12 May 2013

Hobbled

I never contradict myself except when I do.  Having gotten that statement out of the way, I’ll tell you that I always preach looking at the long term, assuring that you’ll be running ten years from now, and not worrying so much about next week.  I found myself echoing that approach last week when queried by the parents of a cross country protégé I’d coached through her middle-school years, now worried about a high-school injury.  Take the time, heal, this is only one season, you want to be there over the long run.  But it’s a lot harder to adhere to that good advice when you yourself are the patient.

I find myself hobbled of late, and stuck on precisely that contradiction.  My brain knows that the long run is important, but my heart doesn’t want to stop running.  With the two-year anniversary of my run-every-day streak approaching, it would be a significant disappointment to turn it off now, thus forever (or for at least another two years) having to say that I made it almost two years.  As we half-Polish folks always say (because you’re always free to insult yourself) almost only counts in horseshoes, darts, and Polish brain surgery.

But do I hang on, hobbling through pained three-mile jogs, just to hit that two-year mark?  Does that impart additional injury?  Does that only extend, or worse, prevent, my recovery?  Or will this too pass, and will my strategy of reducing training intensity to something just above slug-speed in fact succeed in bringing about healing and wholeness?  Will time tell, and if so, how much time?

What’s going on is that the Pesky Achilles that’s been on-and-off annoying for over a year suddenly decided to be on in a major way, causing downright alarming discomfort even for someone accustomed to pain and agony.  Alarming enough to make me worry about things that could but aren’t likely to happen, but would be really bad if they did.  Tendons do tear, as I know from personal experience, but there’s no strong reason to think this isn’t anything more than inflamed and perhaps bound up in its sheath again.  Tendons do separate from their skeletal anchor points, as I know from a close friend who managed not to actually rip his Achilles off his bone, but rip the bit of bone that held his Achilles out of the surrounding bone.  Ouch.  But lots of things can happen every day in every aspect of our lives, and we don’t stop living.

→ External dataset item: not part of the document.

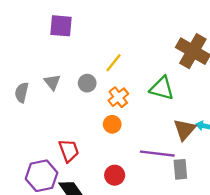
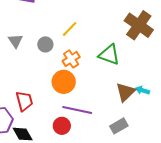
orange circle: (112, 124) -> (64, 82), size x1.5
purple line: (157, 154) -> (77, 110), moved
gray rectangle: (180, 169) -> (119, 126), turned 60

So the game becomes determining how serious this thing really is.  Short of going in for a full MRI and finding a tear, highly unlikely given no loss of strength, any medical assessment will likely result in the phrase, “It’s inflamed”, with the usual treatment recommendations.  But I wouldn’t be writing this if it hadn’t gotten bad enough to make me drop my mileage to its lowest level since that presumed stress fracture in the fall of twenty-ten.  Maybe this is ugly.  Ugly things can happen.

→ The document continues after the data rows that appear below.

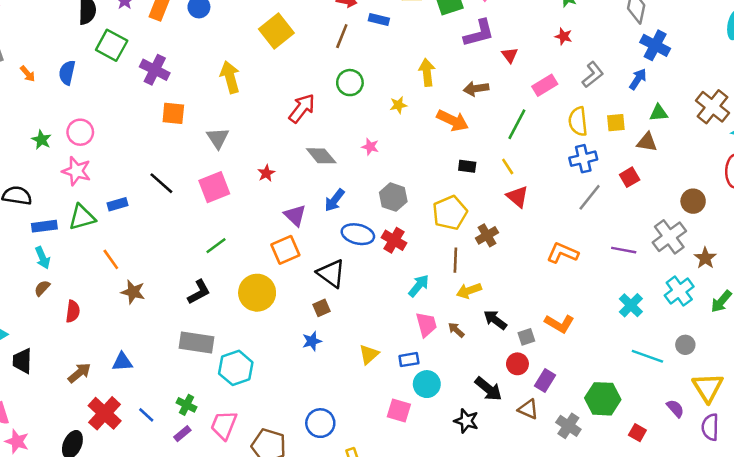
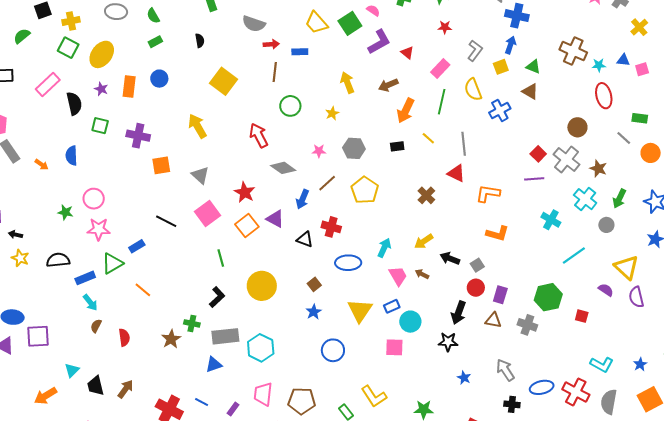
green square: (112, 45) -> (100, 126), size x0.7
red arrow: (302, 108) -> (259, 135), turned -50
green triangle: (659, 113) -> (533, 67), turned 42
orange arrow: (453, 121) -> (406, 111), moved, turned 105
yellow square: (616, 123) -> (501, 67), moved
green line: (517, 124) -> (442, 102), moved
brown triangle: (647, 142) -> (530, 91), turned 36
blue cross: (583, 159) -> (500, 111), moved
red star: (266, 173) -> (245, 192), size x1.5
red square: (630, 177) -> (538, 154), moved
gray hexagon: (393, 197) -> (354, 148), moved
red triangle: (517, 197) -> (456, 173), moved
gray line: (590, 197) -> (464, 144), moved, turned -30
yellow pentagon: (450, 213) -> (365, 190), moved
blue ellipse: (358, 234) -> (348, 263), moved
red cross: (394, 240) -> (331, 227), moved
green line: (216, 246) -> (221, 258), turned -54
orange square: (285, 250) -> (247, 225), moved
brown line: (455, 260) -> (327, 183), moved, turned 60
black triangle: (331, 273) -> (305, 239), moved, size x0.7
brown star: (133, 292) -> (171, 339), moved, turned -30
orange L-shape: (559, 324) -> (497, 233), moved
gray circle: (685, 345) -> (606, 225), moved
yellow triangle: (369, 354) -> (360, 310), size x1.5
cyan line: (647, 356) -> (574, 256), turned -40
blue triangle: (122, 362) -> (214, 365), moved
brown arrow: (79, 373) -> (125, 389), moved
black arrow: (488, 389) -> (459, 313), turned 85
green cross: (187, 405) -> (192, 323), moved
blue circle: (320, 423) -> (333, 350), moved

On the flip side, as much as I tell myself this wasn’t related to Boston, a statement made in defiant defense by an old guy determined not to let his Half-Century Club status appear to be a limitation, it more than likely is.  No, it didn’t reveal itself till a week after the race, but the utterly shredded state of my muscles for that first week pretty much disabled my ability to feel anything else, let alone stress anything else.  And if I shredded the muscles, what would be the surprise of other bits standing up in protest when given their moment in the sun?  In a way, believing this is a result of Boston is a comfort.  It didn’t just decide to go south, it had a very good reason, and therefore my demise is not at hand.  Or as GBTC buddy Doug put it, “An Achilles is a small price to pay for a huge lifetime PR!”  Let’s just call this the defiant defense determined to deny demise.

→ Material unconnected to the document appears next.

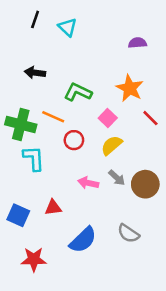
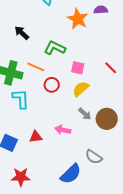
black arrow: (35, 73) -> (22, 33), turned 35
orange star: (130, 88) -> (78, 19), moved
pink square: (108, 118) -> (78, 68), turned -32
pink arrow: (88, 183) -> (63, 130), moved
blue semicircle: (83, 240) -> (71, 174), moved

And on that assumption, I haven’t broken the streak, I’ve only broken my training intensity, which in reality is a healthy thing to do now and then, at least physically.  Mentally, a week and a half of daily three-mile snail-outings has me crawling up walls, especially considering the perfect May days I’ve been largely missing out on,  Today I simply couldn’t take it any longer, and stretched out a longer, though easy-paced, amble.  It wasn’t healed, (I’ll avoid the bad puns about getting an Achilles heel to heal), but I’d like to think it was better.  Or perhaps my brain is also hobbled into wishful thinking.

Meanwhile, any thoughts of a second spring race went out the door long ago.  No trying out new venues like Burlington’s Key Bank or that interesting small marathon I heard about in southern Vermont, nor a repeat trek to favorite Buffalo.  The Clinton Tribute passed, unraced, as did a few other local races.  Time ticks away, but by backing off, by not racing this week or next, I hope to be racing in ten years.

Maybe I don’t contradict myself after all.